Circle Internet Group (CRCL) Director Disposes 48.8k Shares at $127.08
Rhea-AI Filing Summary
Rajeev V, a director of Circle Internet Group, Inc. (CRCL), reported multiple sales of Class A common stock on 08/18/2025 as disclosed on Form 4. The filing shows three separate disposition entries at a price of $127.075 per share: 15,431 shares sold resulting in 223,082 shares remaining directly owned; 18,746 shares sold leaving 318,114 shares beneficially owned indirectly via Fenway Summer Ventures LP and FS Venture Capital L.L.C.; and 14,654 shares sold leaving 248,663 shares beneficially owned indirectly via FS Venture Capital L.L.C. The report also notes 25,000 shares indirectly held by a charitable remainder trust. The transactions were part of a secondary offering and the form was signed by an attorney-in-fact on behalf of the reporting person.
Positive
- Clear disclosure of each sale amount, price ($127.075), and resulting share counts
- Identifies affiliations and nature of indirect ownership through investment entities and a trust
- States transaction reason as part of a secondary offering, providing context for the sales
- Form executed and signed (by attorney-in-fact), indicating procedural compliance
Negative
- Insider dispositions totaling 48,831 shares were sold, which increases public float
- Material sale size at $127.075 may be viewed negatively by some investors depending on context
- Filing does not state the reporting person's post-sale economic interest beyond share counts
Insights
TL;DR: Director sold material blocks at $127.075 in a secondary offering, reducing direct and indirect holdings.
The reported dispositions total 48,831 shares sold by the reporting person and affiliated entities on 08/18/2025 at $127.075 per share as part of a secondary offering. These sales reduced the reporting person's direct holdings to 223,082 shares and altered indirect holdings tied to related investment vehicles and a charitable trust.

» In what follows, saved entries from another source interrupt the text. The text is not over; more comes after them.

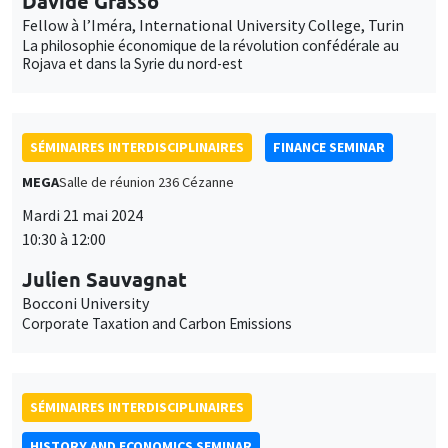
Davide Grasso
Fellow à l’Iméra, International University College, Turin
La philosophie économique de la révolution confédérale au
Rojava et dans la Syrie du nord-est
SÉMINAIRES INTERDISCIPLINAIRES
FINANCE SEMINAR
MEGA
Salle de réunion 236 Cézanne
Mardi 21 mai 2024
10:30 à 12:00
Julien Sauvagnat
Bocconi University
Corporate Taxation and Carbon Emissions
SÉMINAIRES INTERDISCIPLINAIRES
HISTORY AND ECONOMICS SEMINAR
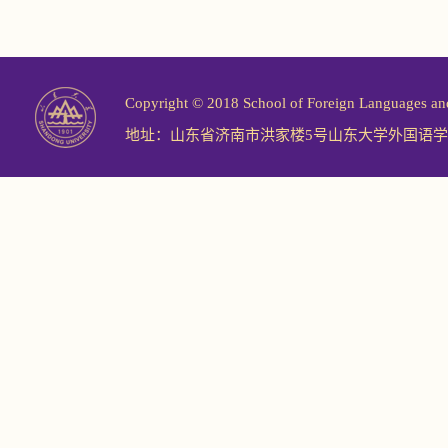
Copyright © 2018 School of Foreign Langu
地址：山东省济南市洪家楼5号山东大学外国语学院 邮编：2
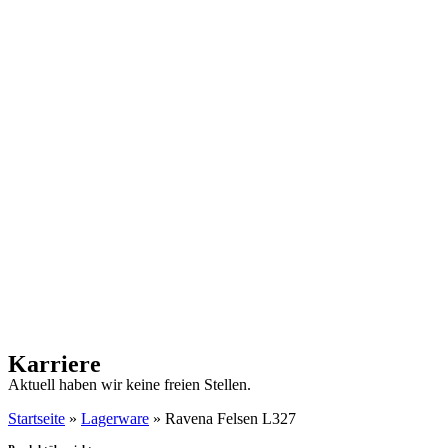
Karriere
Aktuell haben wir keine freien Stellen.
Startseite
»
Lagerware
»
Ravena Felsen L327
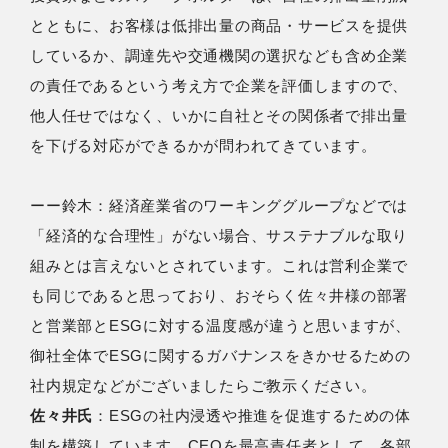
とともに、お客様は低排出量の商品・サービスを提供
しているか、調達先や交通機関の選択なども含め企業
の責任であるという考え方で企業を評価しますので、
他人任せではなく、いかに自社とその関係者で排出量
を下げる対応ができるかが問われてきています。
ーー鈴木：経済産業省のワーキンググループなどでは
「経済的な合理性」がない場合、サステナブルな取り
組みとは言えないとされています。これは営利企業で
も同じであると思っており、おそらく佐々井様の部署
と営業部とESGに対する温度感が違うと思いますが、
御社全体でESGに関するガバナンスをきかせるための
社内規定などがございましたらご教示ください。
佐々井氏
：ESGの社内浸透や推進を促進するための体
制を構築しています。CEOを最高責任者として、各部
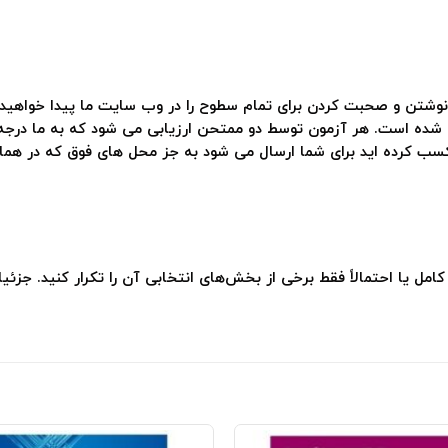
 نوشتن و صحبت کردن برای تمام سطوح را در وب سایت ما پیدا خواهید
شده است. هر آزمون توسط دو ممتحن ارزیابی می شود که به ما درجه بال
ب کرده اید برای شما ارسال می شود به جز محل های فوق که در همان 
ن کامل یا احتمالاً فقط برخی از بخش‌های انتخابی آن را تکرار کنید. ج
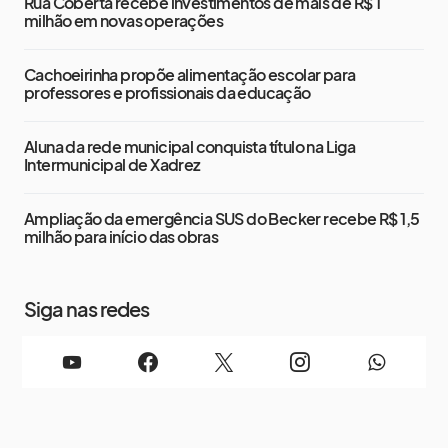
Rua Coberta recebe investimentos de mais de R$ 1
milhão em novas operações
Cachoeirinha propõe alimentação escolar para
professores e profissionais da educação
Aluna da rede municipal conquista título na Liga
Intermunicipal de Xadrez
Ampliação da emergência SUS do Becker recebe R$ 1,5
milhão para início das obras
Siga nas redes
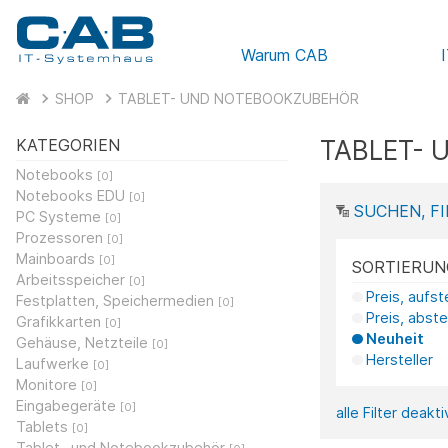
Warum CAB
SHOP
TABLET- UND NOTEBOOKZUBEHÖR
TABLET-
KATEGORIEN
Notebooks
[0]
Notebooks EDU
[0]
SUCHEN, FI
PC Systeme
[0]
Prozessoren
[0]
Mainboards
[0]
SORTIERUN
Arbeitsspeicher
[0]
Preis, aufs
Festplatten, Speichermedien
[0]
Preis, abst
Grafikkarten
[0]
Neuheit
Gehäuse, Netzteile
[0]
Hersteller
Laufwerke
[0]
Monitore
[0]
Eingabegeräte
[0]
alle Filter deakt
Tablets
[0]
Tablet- und Notebookzubehör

For investors, such insider sales executed through an offering can increase public float and supply; the filing provides clear ownership details but does not state the reporting person's remaining economic interest beyond the stated share counts.
TL;DR: Disclosure is timely and detailed; transactions were executed via a secondary offering structure.
The Form 4 clearly discloses the reporting person's role as a director and the nature of indirect ownership through FS Venture Capital LLC, Fenway Summer Ventures LP, and a charitable remainder trust, including disclaimers of beneficial ownership except for pecuniary interest. The filing cites the sales as part of a secondary offering and identifies an attorney-in-fact signature, which is consistent with governance and disclosure practices. No amendments or additional governance actions are disclosed in this filing.
Insider Trade Summary
| Type | Security | Shares | Price | Value |
|---|---|---|---|---|
| Sale | Class A Common Stock | 15,431 | $127.075 | $1.96M |
| Sale | Class A Common Stock | 18,746 | $127.075 | $2.38M |
| Sale | Class A Common Stock | 14,654 | $127.075 | $1.86M |
| holding | Class A Common Stock | -- | -- | -- |
Footnotes (1)
- Represents shares of Class A common stock sold by the Reporting Person and its affiliated entities as part of a secondary offering of the Issuer's shares. Represents 216,022 shares of Class A common stock held outright by the Reporting Person and 7,060 shares of Class A common stock issuable upon the vesting of restricted stock units. The Reporting Person is the Managing Member of FS Venture Capital LLC, and the Managing Member of Fenway Summer Investment Management LLC, which is the Manager of Fenway Summer Ventures LP. The Reporting Person has controlling voting and dispositive power with regard to the shares of Class A Common Stock held by such entities. The Reporting Person disclaims beneficial ownership of the shares Class A Common Stock except to the extent of his pecuniary interest therein. The Reporting Person is the sole trustee of the Fenway Summer Charitable Remainder Trust and the American Heart Association and the John F. Kennedy Memorial Center for the Performing Arts are the beneficiaries. The Reporting Person disclaims beneficial ownership of the shares except to the extent of his pecuniary interest therein.